Scenario Persistent TE Transient TE Policy Response
High / High Structurally efficient, well-managed Maintain current practices
High / Low Good structure, poor daily management Management training, operational improvements
Low / High Structural problems, good management Institutional reforms, technology upgrades
Low / Low Both structural and managerial issues Comprehensive restructuring

Configuration Options

FourComponentSFA Parameters

Parameter Type Default Description
data DataFrame required Panel DataFrame
depvar str required Dependent variable (in logs)
exog list[str] required Exogenous variable names
entity str required Entity identifier column
time str required Time identifier column
frontier_type str "production" "production" or "cost"

fit() Parameters

Parameter Type Default Description
verbose bool False Print step-by-step estimation progress

FourComponentResult Methods

Method Returns Description
persistent_efficiency() DataFrame \(TE_{p,i} = \exp(-\eta_i)\) per entity
transient_efficiency() DataFrame \(TE_{t,it} = \exp(-u_{it})\) per observation
overall_efficiency() DataFrame \(TE_{o,it} = TE_p \times TE_t\) with both components
efficiency(estimator="bc") DataFrame Overall efficiency (API compatibility)
decomposition() DataFrame Full 4-component decomposition table
print_summary() None Display formatted results
tfp_decomposition(periods) TFPDecomposition TFP growth decomposition
bootstrap(n_bootstrap, ...) BootstrapResult Bootstrap confidence intervals

Tutorials

Tutorial Description Link
Four-Component SFA Persistent vs transient efficiency analysis Open in Colab

See Also

References

  • Kumbhakar, S. C., Lien, G., & Hardaker, J. B. (2014).
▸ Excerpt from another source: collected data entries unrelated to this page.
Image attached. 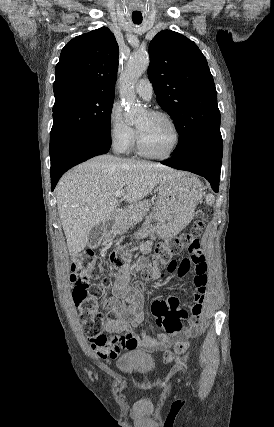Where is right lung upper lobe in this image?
Returning a JSON list of instances; mask_svg holds the SVG:
<instances>
[{
    "mask_svg": "<svg viewBox=\"0 0 274 427\" xmlns=\"http://www.w3.org/2000/svg\"><path fill=\"white\" fill-rule=\"evenodd\" d=\"M119 47L107 28L72 39L55 68V103L68 96L114 95Z\"/></svg>",
    "mask_w": 274,
    "mask_h": 427,
    "instance_id": "right-lung-upper-lobe-1",
    "label": "right lung upper lobe"
}]
</instances>
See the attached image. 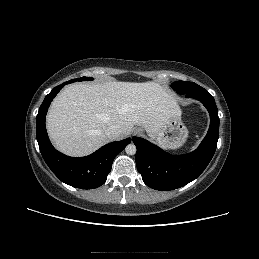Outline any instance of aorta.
<instances>
[{
    "mask_svg": "<svg viewBox=\"0 0 259 259\" xmlns=\"http://www.w3.org/2000/svg\"><path fill=\"white\" fill-rule=\"evenodd\" d=\"M125 151L128 155H134L136 153V146L130 143L126 146Z\"/></svg>",
    "mask_w": 259,
    "mask_h": 259,
    "instance_id": "obj_1",
    "label": "aorta"
}]
</instances>
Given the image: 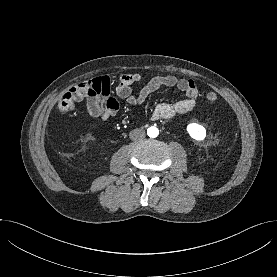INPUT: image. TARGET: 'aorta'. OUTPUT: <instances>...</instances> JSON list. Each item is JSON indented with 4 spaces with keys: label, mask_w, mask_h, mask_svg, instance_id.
I'll return each mask as SVG.
<instances>
[{
    "label": "aorta",
    "mask_w": 277,
    "mask_h": 277,
    "mask_svg": "<svg viewBox=\"0 0 277 277\" xmlns=\"http://www.w3.org/2000/svg\"><path fill=\"white\" fill-rule=\"evenodd\" d=\"M147 134H148V136H149V137H151V138H155V137H157V136H158V134H159V130H158V128H157V127H155V126H151V127H149V128H148V130H147Z\"/></svg>",
    "instance_id": "obj_1"
}]
</instances>
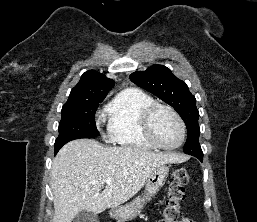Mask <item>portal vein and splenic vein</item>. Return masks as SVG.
Instances as JSON below:
<instances>
[{
    "mask_svg": "<svg viewBox=\"0 0 257 222\" xmlns=\"http://www.w3.org/2000/svg\"><path fill=\"white\" fill-rule=\"evenodd\" d=\"M100 183H101V184H108V185H111V179L108 178V179H106V180L101 181Z\"/></svg>",
    "mask_w": 257,
    "mask_h": 222,
    "instance_id": "obj_1",
    "label": "portal vein and splenic vein"
}]
</instances>
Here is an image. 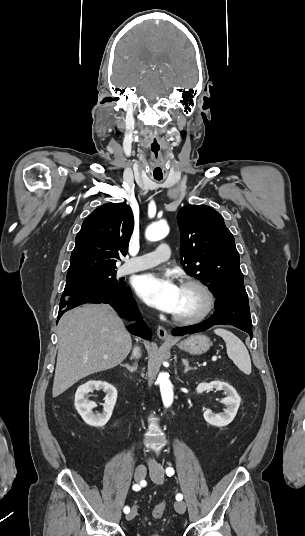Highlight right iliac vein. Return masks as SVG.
Segmentation results:
<instances>
[{
  "label": "right iliac vein",
  "instance_id": "1",
  "mask_svg": "<svg viewBox=\"0 0 305 536\" xmlns=\"http://www.w3.org/2000/svg\"><path fill=\"white\" fill-rule=\"evenodd\" d=\"M146 471H147V467L144 466V465H139L137 466L136 470H135V474H134V477H135V480L137 482L143 480L145 478V475H146ZM136 513H137V510H136V507L133 506L131 508V511L130 513L126 516V519L127 520H132L135 518L136 516Z\"/></svg>",
  "mask_w": 305,
  "mask_h": 536
}]
</instances>
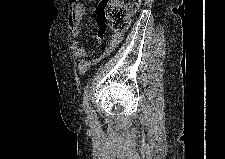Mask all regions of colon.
I'll return each instance as SVG.
<instances>
[{"instance_id": "obj_1", "label": "colon", "mask_w": 225, "mask_h": 159, "mask_svg": "<svg viewBox=\"0 0 225 159\" xmlns=\"http://www.w3.org/2000/svg\"><path fill=\"white\" fill-rule=\"evenodd\" d=\"M71 1L76 3L78 0ZM139 4L140 0H103L99 6V25L111 28L113 36L120 38L128 29Z\"/></svg>"}]
</instances>
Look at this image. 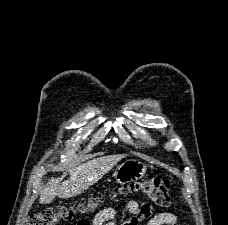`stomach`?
<instances>
[{"label": "stomach", "mask_w": 228, "mask_h": 225, "mask_svg": "<svg viewBox=\"0 0 228 225\" xmlns=\"http://www.w3.org/2000/svg\"><path fill=\"white\" fill-rule=\"evenodd\" d=\"M147 171L146 165L136 161V159H129L122 165H119L115 171V181L120 185H126V183H133V181H139L145 177Z\"/></svg>", "instance_id": "obj_1"}]
</instances>
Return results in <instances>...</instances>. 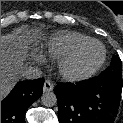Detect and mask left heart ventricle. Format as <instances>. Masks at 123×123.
Listing matches in <instances>:
<instances>
[{"label": "left heart ventricle", "mask_w": 123, "mask_h": 123, "mask_svg": "<svg viewBox=\"0 0 123 123\" xmlns=\"http://www.w3.org/2000/svg\"><path fill=\"white\" fill-rule=\"evenodd\" d=\"M100 56L101 48L96 44L90 45L75 60V62L72 65V68L77 71L87 69L93 63H95L100 58Z\"/></svg>", "instance_id": "left-heart-ventricle-1"}]
</instances>
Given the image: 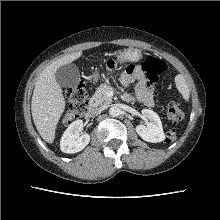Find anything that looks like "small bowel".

Technical efficiency in competing panel data models: a study of Norwegian grain farming. Journal of Productivity Analysis, 41(2), 321-337.
  • Colombi, R., Kumbhakar, S. C., Martini, G., & Vittadini, G. (2014). Closed-skew normality in stochastic frontiers with individual effects and long/short-run efficiency. Journal of Productivity Analysis, 42, 123-136.
  • Kumbhakar, S. C., & Lovell, C. A. K. (2000). Stochastic Frontier Analysis. Cambridge University Press.
  • Greene, W. H. (2005). Reconsidering heterogeneity in panel data estimators of the stochastic frontier model. Journal of Econometrics, 126(2), 269-303.